- Editeur : Gallimard
- Nombre de pages : 309 pages
- ISBN : 978-2-07-046303-9
- Disponible à la BU des Cerclades
Résumé de l’éditeur :
Parle-moi de ‘Là-bas’! Parle-moi surtout-surtout de la Marne, grand vent qui voyage sans répit de par le monde! On dit que Théodore est mort dans une tranchée. Je ne comprends pas. Pourquoi l’armée de ‘Là-bas’ se cachait-elle dans des trous au lieu de monter au front? Pourquoi y attendait-elle que le Teuton fonde sur elle? Man Hortense a perdu son fils Théodore, coupeur de canne émérite, à la bataille de la Marne, pendant la guerre de 14-18.
Mais elle ne comprend pas ce qui s’est réellement passé sur ce front si loin de la Martinique… Théodore faisait partie du ‘Bataillon créole’ dans lequel des milliers de jeunes soldats s’enrôlèrent pour aller combattre dans la Somme, la Marne, à Verdun et sur le front d’Orient, dans la presqu’île de Gallipoli et aux Dardanelles. C’est du point de vue martiniquais, celui des parents des soldats, que Raphaël Confiant a choisi de nous faire vivre cette guerre.
Il ya donc Man Hortense ; mais aussi Lucianise, qui tente d’imaginer son frère jumeau Lucien à Verdun : Euphrasie, la couturière, qui attend les lettres de son mari, Rémilien, prisonnier dans un camp allemand. Et, à leurs côtés, ceux qui sont revenus du front : rescapés, mutilés et gueules cassées créoles… Éloge de la mémoire brisée et sans cesse recousue, Le Bataillon créole donne la parole à ces hommes et à ces femmes qui, à mille lieues des véritables enjeux de la Grande Guerre, y ont vu un moyen d’affirmer leur attachement indéfectible à ce qu’ils nommaient la ‘mère patrie’.
Critique Le Bataillon créole (Guerre de 1914-1918)
« Ainsi d’oubli, il ne sera jamais plus question… », telle est la phrase qui clôt Le Bataillon créole.
Par ce roman, Raphaël Confiant fait en effet œuvre d’histoire et de mémoire. Il convoque le souvenir de ces Antillais, partis combattre loin de leur terre natale durant la Guerre de 14-18. Le « bataillon créole », dans lequel s’engagèrent des milliers de Martiniquais, demeure encore méconnu.
Parmi eux, nous croisons Lucien, Théodore, Rémilien et d’autres encore.

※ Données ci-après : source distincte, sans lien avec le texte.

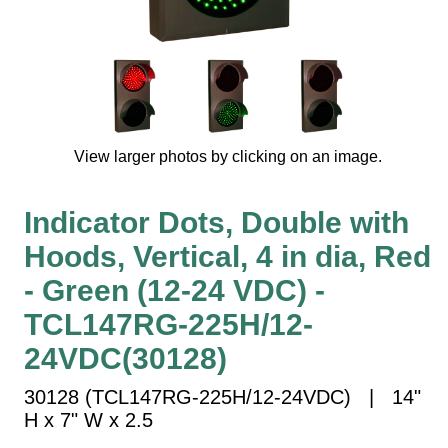
Vehicle Detection System
Overheight Vehicle Detection System
Hospital Signs
In Use and Safety
Interior Wayfinding
View larger photos by clicking on an image.
Roadway Signs
Toll Booth
Indicator Dots, Double with
Street Name Signs
Hoods, Vertical, 4 in dia, Red
More Industries
- Green (12-24 VDC) -
Loading Dock
Workplace Safety
TCL147RG-225H/12-
Custom
24VDC(30128)
Car Dealership Service
Quick Service Restaurant Signs
30128 (TCL147RG-225H/12-24VDC) | 14"
Car Wash Bay Signs
H x 7" W x 2.5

Partis la fleur au fusil pour libérer la « mère patrie », ils ne tardent pas à découvrir l’atrocité du front. Pendant ce temps, ils laissent qui une mère, qui une sœur, qui une famille. Ils reviendront « gueules cassées » ou perdront la vie au combat.
Roman qui navigue sans cesse entre les soldats et ceux qui restent, le Bataillon créole se joue du récit classique. Marqué par l’oralité, il est de ces « chanters rauques du bel-air, (…) des biguines mélancoliques, (…) des contes », pour reprendre les mots de l’auteur.

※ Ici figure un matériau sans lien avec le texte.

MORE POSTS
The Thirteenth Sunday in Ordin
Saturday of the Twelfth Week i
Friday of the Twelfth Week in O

Le lecteur est pris dans une spirale narrative, mené d’une rive à l’autre de l’Atlantique. « Là-bas », Verdun côtoie les taxis de la Marne et les Dardanelles, pendant qu’ « Ici-là » on pleure l’absence et on raconte la déclaration de guerre à côté de l’éruption de 1902.
Fragmentée, la trame de la mémoire se tisse peu à peu.

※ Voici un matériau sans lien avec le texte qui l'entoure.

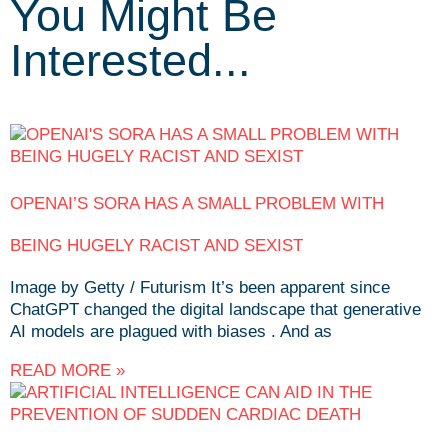
You Might Be
Interested...
OPENAI’S SORA HAS A SMALL PROBLEM WITH
BEING HUGELY RACIST AND SEXIST
Image by Getty / Futurism It’s been apparent since
ChatGPT changed the digital landscape that generative
AI models are plagued with biases . And as
READ MORE »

L’auteur porte son récit à travers de multiples voix et de multiples formes : récit distancié, lettres des poilus, plaintes d’une mère, souvenirs d’un homme.
L’on y découvre une société martiniquaise encore marquée par un esclavage que l’on veut taire et oublier. Il s’agit pour la colonie d’exister aux yeux de la métropole, mais aussi de se venger du joug des Békés, ces Créoles blancs, anciens maîtres esclavagistes. Bien loin du théâtre de la guerre, les Antilles consentent pourtant à verser « l’impôt du sang » avec enthousiasme. Ainsi le scande l’hymne créole, véritable leitmotiv de l’œuvre.
Le français reste la langue des élites, qui sauve les soldats qui la maîtrisent, qui convainc du bien-fondé de la guerre. Le créole résiste néanmoins, y compris dans la langue composite de Raphaël Confiant.
Roman déroutant, parfois violent et profondément humain, le Bataillon créole fait revivre un pan d’histoire et rend justice au sacrifice de ces jeunes soldats. La statue du Soldat inconnu nègre, impassible et muette, rappelle à jamais leur engagement.